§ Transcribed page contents
-*-*-

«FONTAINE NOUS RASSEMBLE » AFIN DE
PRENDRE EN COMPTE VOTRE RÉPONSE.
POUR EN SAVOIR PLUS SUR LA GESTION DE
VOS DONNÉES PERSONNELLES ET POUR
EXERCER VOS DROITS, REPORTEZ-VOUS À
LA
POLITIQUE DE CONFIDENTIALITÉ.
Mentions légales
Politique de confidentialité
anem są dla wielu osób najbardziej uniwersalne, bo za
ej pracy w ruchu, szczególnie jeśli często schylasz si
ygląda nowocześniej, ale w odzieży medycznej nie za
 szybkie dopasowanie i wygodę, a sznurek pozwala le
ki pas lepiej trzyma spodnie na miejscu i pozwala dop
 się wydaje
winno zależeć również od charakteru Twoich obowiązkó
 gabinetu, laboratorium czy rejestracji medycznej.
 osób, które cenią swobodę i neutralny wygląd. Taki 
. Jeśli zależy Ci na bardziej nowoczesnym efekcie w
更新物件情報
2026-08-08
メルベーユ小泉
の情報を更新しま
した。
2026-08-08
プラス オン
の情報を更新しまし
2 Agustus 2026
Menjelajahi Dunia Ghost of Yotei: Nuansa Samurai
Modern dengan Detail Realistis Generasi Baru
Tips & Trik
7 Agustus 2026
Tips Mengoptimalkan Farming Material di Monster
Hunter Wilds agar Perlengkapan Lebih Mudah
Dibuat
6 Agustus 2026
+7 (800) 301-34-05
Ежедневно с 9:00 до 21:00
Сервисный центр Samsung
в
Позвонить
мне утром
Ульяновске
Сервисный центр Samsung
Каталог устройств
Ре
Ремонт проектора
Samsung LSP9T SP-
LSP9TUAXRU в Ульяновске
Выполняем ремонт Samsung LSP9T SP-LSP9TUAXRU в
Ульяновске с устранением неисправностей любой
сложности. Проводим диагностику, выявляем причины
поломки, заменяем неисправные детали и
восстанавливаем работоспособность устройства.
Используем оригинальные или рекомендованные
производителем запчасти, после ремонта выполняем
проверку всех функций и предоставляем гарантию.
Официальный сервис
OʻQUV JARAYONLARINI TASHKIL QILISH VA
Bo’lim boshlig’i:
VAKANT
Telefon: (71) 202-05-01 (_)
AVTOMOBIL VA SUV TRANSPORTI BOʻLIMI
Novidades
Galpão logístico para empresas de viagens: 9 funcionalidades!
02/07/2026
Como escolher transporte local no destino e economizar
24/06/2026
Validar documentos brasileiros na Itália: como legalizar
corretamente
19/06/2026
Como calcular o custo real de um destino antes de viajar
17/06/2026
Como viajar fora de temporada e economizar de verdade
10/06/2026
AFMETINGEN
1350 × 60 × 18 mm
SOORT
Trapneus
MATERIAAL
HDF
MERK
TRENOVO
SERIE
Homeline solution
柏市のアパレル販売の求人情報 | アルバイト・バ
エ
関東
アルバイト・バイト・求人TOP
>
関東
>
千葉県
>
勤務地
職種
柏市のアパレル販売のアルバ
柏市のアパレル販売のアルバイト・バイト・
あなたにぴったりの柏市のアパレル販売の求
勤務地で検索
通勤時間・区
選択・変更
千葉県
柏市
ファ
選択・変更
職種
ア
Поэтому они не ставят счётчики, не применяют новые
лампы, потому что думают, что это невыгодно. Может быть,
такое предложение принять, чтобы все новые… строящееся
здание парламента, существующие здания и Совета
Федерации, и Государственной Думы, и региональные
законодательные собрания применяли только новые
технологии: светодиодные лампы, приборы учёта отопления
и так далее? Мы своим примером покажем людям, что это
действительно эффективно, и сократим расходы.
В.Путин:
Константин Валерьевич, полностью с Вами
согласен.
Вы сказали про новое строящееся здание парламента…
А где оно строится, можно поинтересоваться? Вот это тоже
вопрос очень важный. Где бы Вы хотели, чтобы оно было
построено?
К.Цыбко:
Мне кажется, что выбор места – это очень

-*-*-

§ Work request
Restate every line of the data above exactly as it was written.

§ Solution for this problem
«FONTAINE NOUS RASSEMBLE » AFIN DE
PRENDRE EN COMPTE VOTRE RÉPONSE.
POUR EN SAVOIR PLUS SUR LA GESTION DE
VOS DONNÉES PERSONNELLES ET POUR
EXERCER VOS DROITS, REPORTEZ-VOUS À
LA
POLITIQUE DE CONFIDENTIALITÉ.
Mentions légales
Politique de confidentialité
anem są dla wielu osób najbardziej uniwersalne, bo za
ej pracy w ruchu, szczególnie jeśli często schylasz si
ygląda nowocześniej, ale w odzieży medycznej nie za
 szybkie dopasowanie i wygodę, a sznurek pozwala le
ki pas lepiej trzyma spodnie na miejscu i pozwala dop
 się wydaje
winno zależeć również od charakteru Twoich obowiązkó
 gabinetu, laboratorium czy rejestracji medycznej.
 osób, które cenią swobodę i neutralny wygląd. Taki 
. Jeśli zależy Ci na bardziej nowoczesnym efekcie w
更新物件情報
2026-08-08
メルベーユ小泉
の情報を更新しま
した。
2026-08-08
プラス オン
の情報を更新しまし
2 Agustus 2026
Menjelajahi Dunia Ghost of Yotei: Nuansa Samurai
Modern dengan Detail Realistis Generasi Baru
Tips & Trik
7 Agustus 2026
Tips Mengoptimalkan Farming Material di Monster
Hunter Wilds agar Perlengkapan Lebih Mudah
Dibuat
6 Agustus 2026
+7 (800) 301-34-05
Ежедневно с 9:00 до 21:00
Сервисный центр Samsung
в
Позвонить
мне утром
Ульяновске
Сервисный центр Samsung
Каталог устройств
Ре
Ремонт проектора
Samsung LSP9T SP-
LSP9TUAXRU в Ульяновске
Выполняем ремонт Samsung LSP9T SP-LSP9TUAXRU в
Ульяновске с устранением неисправностей любой
сложности. Проводим диагностику, выявляем причины
поломки, заменяем неисправные детали и
восстанавливаем работоспособность устройства.
Используем оригинальные или рекомендованные
производителем запчасти, после ремонта выполняем
проверку всех функций и предоставляем гарантию.
Официальный сервис
OʻQUV JARAYONLARINI TASHKIL QILISH VA
Bo’lim boshlig’i:
VAKANT
Telefon: (71) 202-05-01 (_)
AVTOMOBIL VA SUV TRANSPORTI BOʻLIMI
Novidades
Galpão logístico para empresas de viagens: 9 funcionalidades!
02/07/2026
Como escolher transporte local no destino e economizar
24/06/2026
Validar documentos brasileiros na Itália: como legalizar
corretamente
19/06/2026
Como calcular o custo real de um destino antes de viajar
17/06/2026
Como viajar fora de temporada e economizar de verdade
10/06/2026
AFMETINGEN
1350 × 60 × 18 mm
SOORT
Trapneus
MATERIAAL
HDF
MERK
TRENOVO
SERIE
Homeline solution
柏市のアパレル販売の求人情報 | アルバイト・バ
エ
関東
アルバイト・バイト・求人TOP
>
関東
>
千葉県
>
勤務地
職種
柏市のアパレル販売のアルバ
柏市のアパレル販売のアルバイト・バイト・
あなたにぴったりの柏市のアパレル販売の求
勤務地で検索
通勤時間・区
選択・変更
千葉県
柏市
ファ
選択・変更
職種
ア
Поэтому они не ставят счётчики, не применяют новые
лампы, потому что думают, что это невыгодно. Может быть,
такое предложение принять, чтобы все новые… строящееся
здание парламента, существующие здания и Совета
Федерации, и Государственной Думы, и региональные
законодательные собрания применяли только новые
технологии: светодиодные лампы, приборы учёта отопления
и так далее? Мы своим примером покажем людям, что это
действительно эффективно, и сократим расходы.
В.Путин:
Константин Валерьевич, полностью с Вами
согласен.
Вы сказали про новое строящееся здание парламента…
А где оно строится, можно поинтересоваться? Вот это тоже
вопрос очень важный. Где бы Вы хотели, чтобы оно было
построено?
К.Цыбко:
Мне кажется, что выбор места – это очень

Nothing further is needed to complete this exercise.